National Gallery of Victoria is currently exhibiting prominent 1960s fashion photographer Henri Talbot who brought invigorating internationalism to Australian fashion photography.
Closing 21 August 2016
See it at National Gallery of Victoria
The Ian Potter Centre: NGV Australia, Federation Square, Level 3.
Henri Talbot was a commercial photographer and artist photographing major editorial campaigns for many of Australia’s fashion houses. He studied commercial art at the Reimann School in Berlin before fleeing Nazi Germany.
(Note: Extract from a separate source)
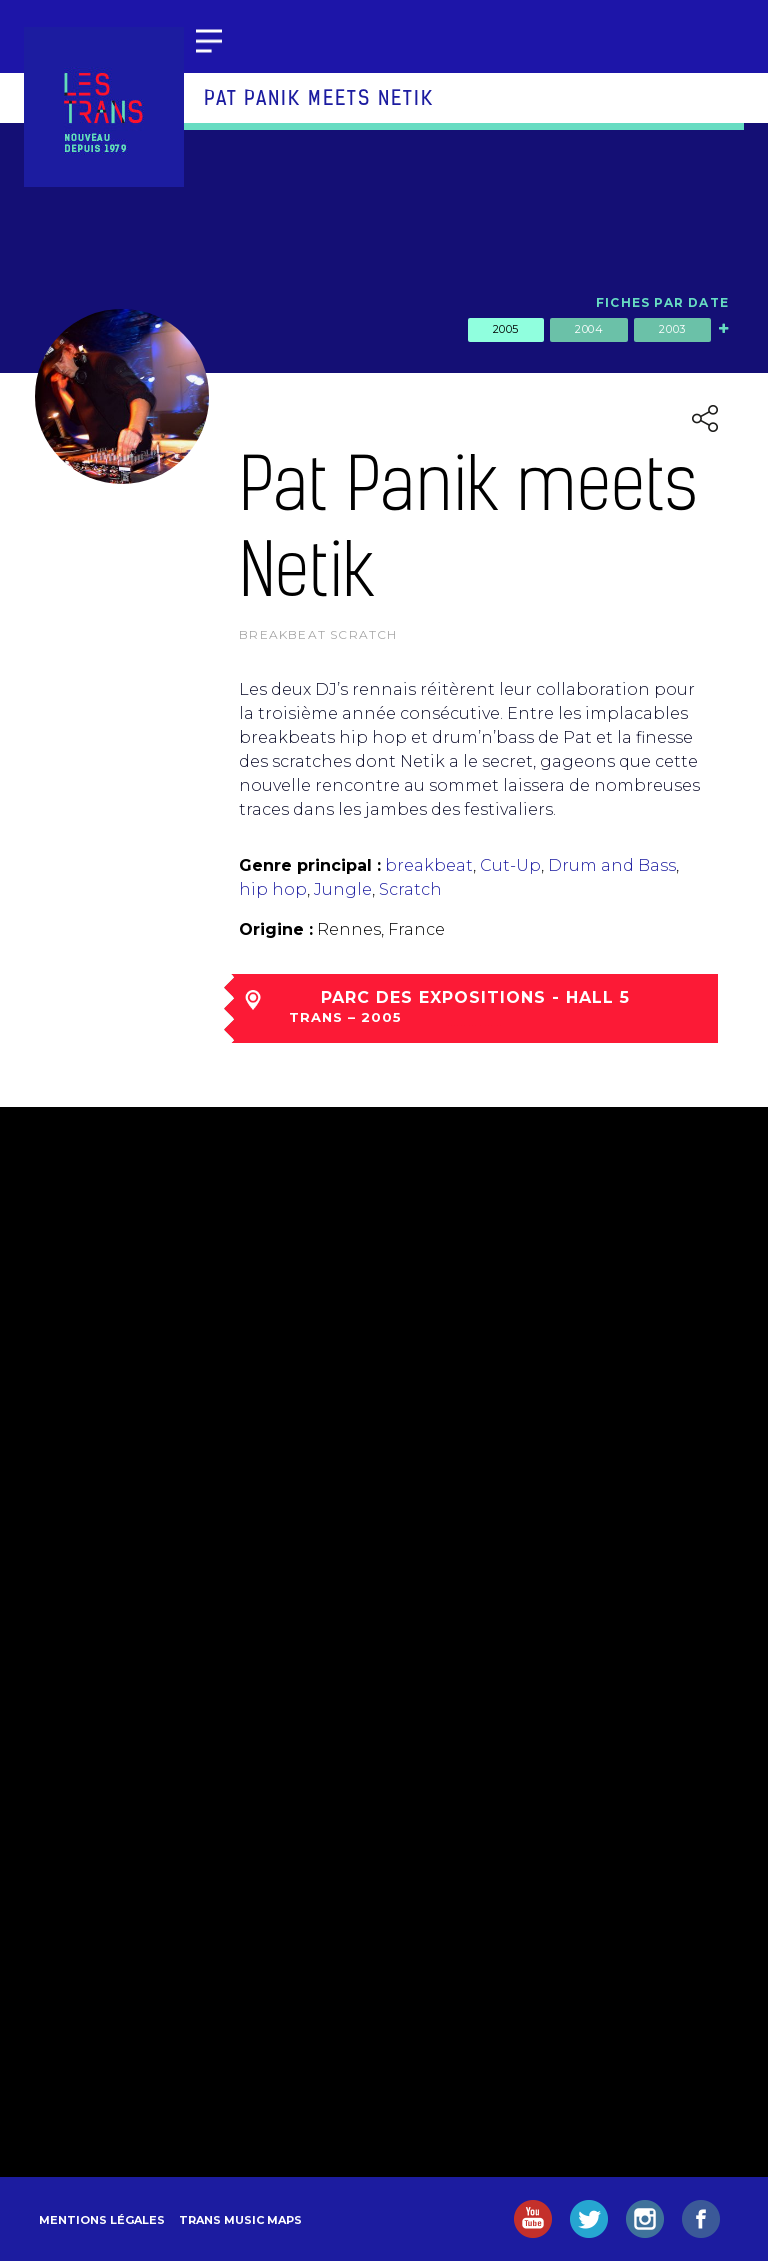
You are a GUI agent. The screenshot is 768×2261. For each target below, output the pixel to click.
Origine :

He then developed a strong interest in photography and also was interested in design.
Talbot approached photography as an artist approaches a canvas, forming images by fashioning blocks of colour, compositional lines and depth of field, employing lighting and techniques to illuminate details, manipulating the model and drape of a fabric to finally capture his subject in a unique and extraordinary result.
Talbot’s career in Melbourne began in the late 1950s when he went into business with renowned international fashion photographer Helmut Newton. Together they ran a prominent photography studio in Melbourne’s fashionable Flinders Lane working with many prestigious fashionable clients including Sportscraft, the Australian Wool Board, Hilton, Kayser, Ford, GMH, Lucas, Pelaco, and worked with renowned models including Maggie Tabberer, Helen Homewood, Maggie Eckardt and Janice Wakely. This exhibition includes more than one hundred photos from Talbot’s photography work for Australian fashion editorial and advertising campaigns, with many of Talbot’s striking never-seen-before photographs from fashion shoots in campaigns for these and many other clients, and from working with these models as his muses.